Barclays finished at the top of the leaderboard, soaring 13.4p to 167p after its first-half figures came in ahead of forecasts – Shore Capital's Gary Greenwood was advising investors to "use recent share price weakness to close underweight and short positions".

One of the stocks in the red was Anglo American, which retreated 70p to 1,894p as its interim results missed expectations. The heavyweight miner also admitted its Minas Rio iron ore project in Brazil will now not start production until the second half of 2014 at the earliest, at least a year later than first thought.

Despite Homeserve denying last month it was, and had not been, involved in takeover talks after reports claiming it had received a number of private equity approaches, Morgan Stanley's analysts were running the rule over the emergency call-out insurer's bid potential.

In an analysis of "hypothetical transaction scenarios", they said private equity firms could "see a rationale for making an offer" and could achieve an internal rate of return of 20 per cent from a deal, even if they paid up to 350p a share. However, they also reiterated their "equalweight" rating, warning that the Financial Services Authority's investigation into allegations of possible mis-selling by Homeserve "could be an overhang lasting 9–18 months", although it still advanced 8.4p to 203.2p on the FTSE 250. At the same time, Invensys was having its bid potential played down. Analysts from Barclays Capital downgraded their advice on the engineer to "equal-weight", arguing its "current pension structure reduces the likelihood" of M&A activity.

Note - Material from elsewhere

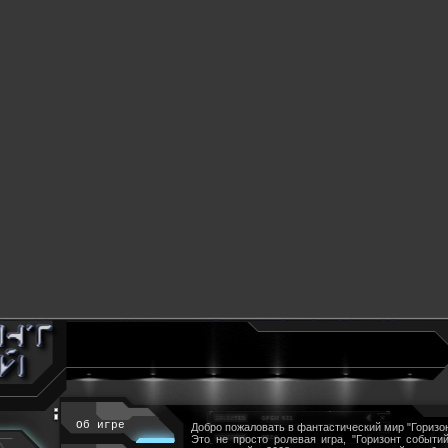
Об игре
Добро пожаловать в фантастический мир "Горизон
Это не просто ролевая игра, "Горизонт событий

Electronics retailer Dixons charged up 1p to 16.02p after John Lewis' weekly trading figures once again impressed, with the department store revealing sales of TVs in the run-up to the Olympics were up 19 per cent year-on-year.

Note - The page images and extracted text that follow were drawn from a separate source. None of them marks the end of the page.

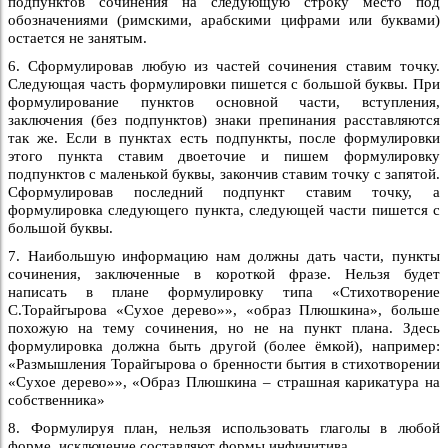
подпунктов сочинения на следующую строку место под
обозначениями (римскими, арабскими цифрами или буквами)
остается не занятым.
6. Сформулировав любую из частей сочинения ставим точку.
Следующая часть формулировки пишется с большой буквы. При
формулирование пунктов основной части, вступления,
заключения (без подпунктов) знаки препинания расставляются
так же. Если в пунктах есть подпункты, после формулировки
этого пункта ставим двоеточие и пишем формулировку
подпунктов с маленькой буквы, закончив ставим точку с запятой.
Сформулировав последний подпункт ставим точку, а
формулировка следующего пункта, следующей части пишется с
большой буквы.
7. Наибольшую информацию нам должны дать части, пункты
сочинения, заключенные в короткой фразе. Нельзя будет
написать в плане формулировку типа «Стихотворение
С.Торайгырова «Сухое дерево»», «образ Плюшкина», больше
похожую на тему сочинения, но не на пункт плана. Здесь
формулировка должна быть другой (более ёмкой), например:
«Размышления Торайгырова о бренности бытия в стихотворении
«Сухое дерево»», «Образ Плюшкина – страшная карикатура на
собственника»
8. Формулируя план, нельзя использовать глаголы в любой
форме, исключение составляют формы инфинитива.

Thomas Cook dipped 0.5p to 16p on the small-cap index amid caution ahead of its upcoming third-quarter results, with scribblers from Citigroup predicting "another weak quarterly performance" and cutting their earnings forecasts.

On Aim, ENK surged up 3.88p to 17.62p after revealing it had received an approach from an unnamed suitor which it said could lead to an offer being made. However, the nickel miner warned that a "significant premium" would be required.

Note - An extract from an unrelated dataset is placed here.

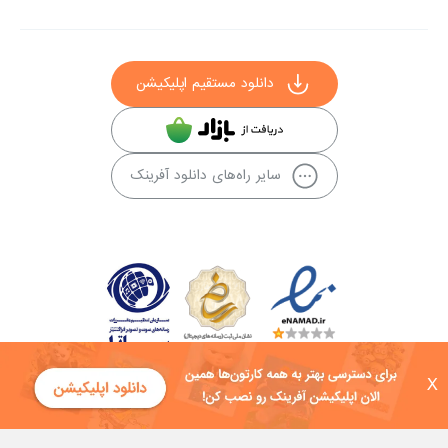
دانلود مستقیم اپلیکیشن
سایر راه‌های دانلود آفرینک
X
کلیه حقوق این سایت به شرکت توسعه فناوی هفت آسمان توکان تعلق دارد و
هرگونه استفاده از محتوا منع قانونی دارد.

UBM 652.5p (up 45.5p, 7.5 per cent) The City applauds media group's results, which show a 13 per cent jump in operating profits over the first-half, while bosses say it could sell its data services business.

William Hill 311.1p (up 20.7p, 7.13 per cent) Bookie finishes the session near the top of the mid-tier index's leaderboard after saying its profits for the first six months of the year had risen by 13 per cent.

New World Resources 300.7p (down 11p, 3.53 per cent) Czech coal miner ends up clutching the wooden spoon despite saying it remains on course to meet its production and sales targets for the year.

AG Barr 425p (down 5.7p, 1.32 per cent) Irn Bru-owner falls after admitting its profits for the first-half of the year will be just below what it managed over the same period twelve months previously.

Lloyds 30.21p (up 1.07p, 3.67 per cent) Bank given a push higher by analysts from RBC reiterating their "outperform" recommendation, although they do trim their price target to 44p from 50p.

ITV 78.2p (up 2.35p, 3.1 per cent) Broadcaster continues to advance following its interim results on Thursday, despite Berenberg keeping its "sell" advice and cutting its target price to 79p.

Pearson 1,230p (down 64p, 4.95 per cent) Publisher is left in last place on the top-tier index after revealing its operating profit for the first-half of the year dropped 10 per cent.

Rolls-Royce 875.5p (down 9.5p, 1.07 per cent) Engineering giant eases back despite scribes from both Natixis and Barclays raising their target price on the stock to 950p and 935p respectively.